The central character of the story is Christopher Boone brilliantly portrayed by Joshua Jenkins. Christopher, a young man has been labelled as he suffers from the controlling condition of Asperger Syndrome. Mark regrets that the phrase Asperger Syndrome ever appeared on the cover of the book, due to its leading to an often misguided debate around whether Christopher is a correct representation of someone with the condition?
From his wonderful portrayal in this powerful and moving play Jenkins provokes the real question - Does Christopher seem real? Well I can say he certainly does!

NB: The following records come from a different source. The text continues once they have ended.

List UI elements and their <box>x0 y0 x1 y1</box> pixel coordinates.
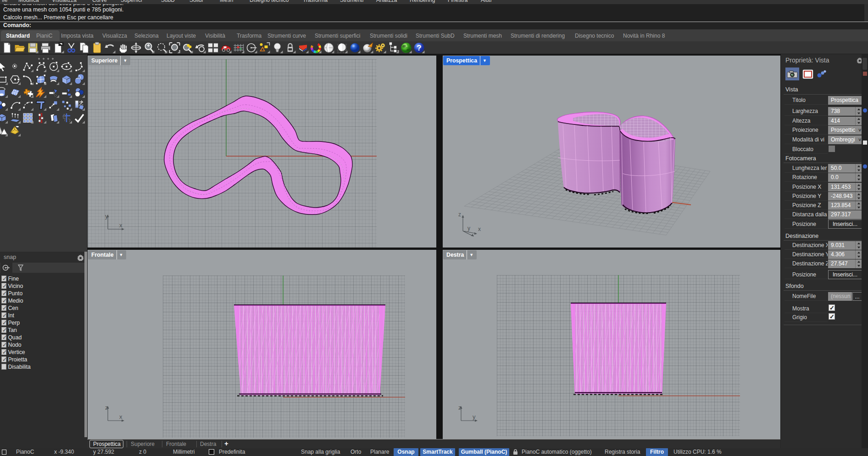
svg-text:z: z <box>458 211 461 218</box>
svg-text:x: x <box>478 226 481 232</box>
svg-text:?: ? <box>417 44 421 52</box>
svg-text:z: z <box>458 404 462 411</box>
svg-text:x: x <box>119 413 122 420</box>
svg-text:x: x <box>119 222 122 229</box>
svg-text:y: y <box>467 225 470 231</box>
svg-text:y: y <box>105 213 108 220</box>
svg-text:y: y <box>473 413 476 420</box>
svg-text:z: z <box>105 404 108 411</box>
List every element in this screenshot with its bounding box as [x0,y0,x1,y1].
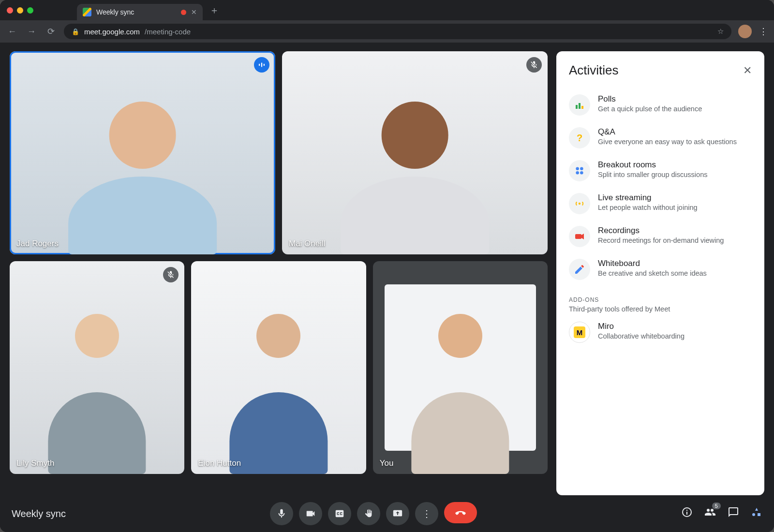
activities-button[interactable] [751,506,762,521]
video-row-bottom: Lily Smyth Eion Hutton You [10,261,548,474]
close-panel-button[interactable]: ✕ [743,64,752,77]
addon-miro[interactable]: M Miro Collaborative whiteboarding [569,316,752,349]
browser-tab[interactable]: Weekly sync ✕ [77,4,203,20]
addon-title: Miro [598,322,685,331]
browser-window: Weekly sync ✕ ＋ ← → ⟳ 🔒 meet.google.com/… [0,0,774,532]
record-icon [569,226,590,247]
svg-rect-16 [758,513,760,516]
url-host: meet.google.com [84,28,140,36]
bottom-right-icons: 5 [681,506,762,521]
participant-count-badge: 5 [712,502,721,509]
more-options-button[interactable]: ⋮ [415,502,438,525]
video-grid: Jad Rogers Mai Oneill Lily Smyth [10,51,548,495]
meet-favicon-icon [83,8,91,16]
lock-icon: 🔒 [72,28,79,35]
svg-point-15 [752,513,755,516]
svg-marker-14 [755,508,758,511]
mic-toggle-button[interactable] [270,502,293,525]
tab-strip: Weekly sync ✕ [77,4,203,20]
panel-title: Activities [569,63,619,78]
stream-icon [569,193,590,214]
speaking-indicator-icon [254,57,269,73]
close-tab-button[interactable]: ✕ [191,8,197,16]
activities-panel: Activities ✕ Polls Get a quick pulse of … [556,51,764,495]
raise-hand-button[interactable] [357,502,380,525]
svg-rect-5 [581,106,583,109]
new-tab-button[interactable]: ＋ [209,4,219,17]
activity-title: Q&A [598,127,737,137]
activity-breakout-rooms[interactable]: Breakout rooms Split into smaller group … [569,154,752,187]
window-controls [7,7,33,14]
recording-indicator-icon [181,10,186,15]
maximize-window-button[interactable] [27,7,33,14]
call-controls: ⋮ [270,502,477,525]
svg-point-8 [580,167,583,170]
qa-icon: ? [569,127,590,148]
activity-live-streaming[interactable]: Live streaming Let people watch without … [569,187,752,220]
svg-marker-13 [581,234,584,239]
participant-tile-jad-rogers[interactable]: Jad Rogers [10,51,275,254]
chat-button[interactable] [728,506,739,521]
video-row-top: Jad Rogers Mai Oneill [10,51,548,254]
svg-point-10 [580,171,583,175]
participant-tile-lily-smyth[interactable]: Lily Smyth [10,261,184,474]
bookmark-button[interactable]: ☆ [717,27,724,36]
activity-desc: Split into smaller group discussions [598,171,707,178]
activity-desc: Let people watch without joining [598,204,698,211]
back-button[interactable]: ← [6,27,18,37]
activity-polls[interactable]: Polls Get a quick pulse of the audience [569,89,752,121]
addons-section-label: ADD-ONS [569,296,752,303]
participant-name: Eion Hutton [198,458,241,468]
activity-title: Polls [598,94,702,104]
addons-section-sub: Third-party tools offered by Meet [569,305,752,313]
tab-title: Weekly sync [96,8,134,16]
present-screen-button[interactable] [386,502,409,525]
svg-rect-4 [579,103,580,109]
breakout-icon [569,160,590,181]
activity-recordings[interactable]: Recordings Record meetings for on-demand… [569,220,752,253]
activity-whiteboard[interactable]: Whiteboard Be creative and sketch some i… [569,253,752,286]
activity-title: Recordings [598,226,724,236]
miro-icon: M [569,322,590,343]
meeting-details-button[interactable] [681,506,693,521]
address-bar[interactable]: 🔒 meet.google.com/meeting-code ☆ [64,24,731,39]
participant-tile-you[interactable]: You [373,261,548,474]
meeting-main-area: Jad Rogers Mai Oneill Lily Smyth [0,43,774,495]
reload-button[interactable]: ⟳ [45,26,57,37]
participants-button[interactable]: 5 [704,506,716,521]
participant-name: Mai Oneill [289,239,326,249]
polls-icon [569,94,590,116]
svg-rect-0 [259,64,260,66]
browser-toolbar: ← → ⟳ 🔒 meet.google.com/meeting-code ☆ ⋮ [0,20,774,43]
meeting-name: Weekly sync [12,508,66,519]
participant-tile-mai-oneill[interactable]: Mai Oneill [282,51,548,254]
participant-tile-eion-hutton[interactable]: Eion Hutton [191,261,366,474]
svg-text:?: ? [577,133,582,143]
profile-avatar[interactable] [738,25,752,38]
captions-button[interactable] [328,502,351,525]
svg-rect-1 [261,63,262,67]
activity-desc: Be creative and sketch some ideas [598,269,707,277]
svg-rect-12 [575,234,581,239]
whiteboard-icon [569,259,590,280]
url-path: /meeting-code [145,28,191,36]
participant-name: You [380,458,394,468]
minimize-window-button[interactable] [17,7,23,14]
activity-title: Breakout rooms [598,160,707,170]
participant-name: Jad Rogers [16,239,59,249]
forward-button[interactable]: → [25,27,38,37]
leave-call-button[interactable] [444,502,477,523]
activity-qa[interactable]: ? Q&A Give everyone an easy way to ask q… [569,121,752,154]
svg-point-7 [576,167,579,170]
browser-menu-button[interactable]: ⋮ [759,26,768,37]
camera-toggle-button[interactable] [299,502,322,525]
svg-point-11 [579,203,580,205]
muted-icon [526,57,542,73]
activity-title: Whiteboard [598,259,707,268]
activity-title: Live streaming [598,193,698,203]
activity-desc: Get a quick pulse of the audience [598,105,702,113]
close-window-button[interactable] [7,7,13,14]
svg-rect-3 [576,105,578,109]
activity-desc: Give everyone an easy way to ask questio… [598,138,737,146]
activity-desc: Record meetings for on-demand viewing [598,236,724,244]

From a very startling opening with flashing lights, to a cute little puppy at the end. This play keeps your attention with stunning use of boxes some that light up, and an amazing background with hidden cupboards. Jenkins is ably supported by a fabulous ensemble headed by Geraldine Alexander who plays Siobhan. Siobhan assists with the telling of the story and is Christopher's teacher/support worker.
Some of the language used is not suitable for younger audience members but is fully in context and by no way gratuitous. Stuart Laing provides the supportive father role (Ed) with plenty of emotion.
Watch out for the train journey on the train set cleverly built by Christopher as the story unfolds. Many of the ensemble play multiple roles. The lighting is brilliantly designed by Paule Constable with supporting video design by Finn Ross. Sound is designed by Ian Dickinson for Autograph.
Director Marianne Elliott, who co-directed War Horse, which too played twice at The Lowry, was brought up in Manchester and has created a second epic piece of theatre. This is a definitely must see production and well worth the ticket price. This is your final chance to catch this technological and moving piece of theatre outside London.